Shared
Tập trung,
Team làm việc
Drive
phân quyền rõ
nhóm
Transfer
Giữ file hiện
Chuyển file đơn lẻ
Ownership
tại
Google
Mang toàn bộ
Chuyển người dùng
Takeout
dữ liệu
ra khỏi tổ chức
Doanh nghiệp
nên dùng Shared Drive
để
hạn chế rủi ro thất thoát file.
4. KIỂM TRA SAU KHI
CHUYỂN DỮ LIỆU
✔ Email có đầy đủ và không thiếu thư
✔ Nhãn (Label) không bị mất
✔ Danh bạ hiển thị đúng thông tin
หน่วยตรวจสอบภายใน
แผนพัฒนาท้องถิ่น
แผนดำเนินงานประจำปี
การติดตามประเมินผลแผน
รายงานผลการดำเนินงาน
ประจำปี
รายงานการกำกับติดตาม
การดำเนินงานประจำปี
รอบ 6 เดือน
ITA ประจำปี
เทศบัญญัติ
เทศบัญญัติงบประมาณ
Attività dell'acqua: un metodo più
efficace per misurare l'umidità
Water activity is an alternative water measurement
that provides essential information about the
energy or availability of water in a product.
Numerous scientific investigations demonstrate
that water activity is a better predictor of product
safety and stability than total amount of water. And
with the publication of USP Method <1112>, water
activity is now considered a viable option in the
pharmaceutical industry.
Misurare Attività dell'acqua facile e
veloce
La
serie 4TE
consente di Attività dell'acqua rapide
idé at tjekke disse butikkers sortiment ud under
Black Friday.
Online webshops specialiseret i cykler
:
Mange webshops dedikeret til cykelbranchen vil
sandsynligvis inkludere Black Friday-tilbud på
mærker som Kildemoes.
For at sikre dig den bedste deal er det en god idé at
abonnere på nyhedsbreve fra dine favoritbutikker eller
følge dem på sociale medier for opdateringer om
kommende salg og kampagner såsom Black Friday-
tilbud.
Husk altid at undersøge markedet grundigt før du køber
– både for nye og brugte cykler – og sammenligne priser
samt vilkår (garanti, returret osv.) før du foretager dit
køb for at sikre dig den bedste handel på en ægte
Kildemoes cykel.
::::::
- _Exercise prompt_: Report each line of the entries where the word "bedste" occurs.

- _Written reply_:
For at sikre dig den bedste deal er det en god idé at
køb for at sikre dig den bedste handel på en ægte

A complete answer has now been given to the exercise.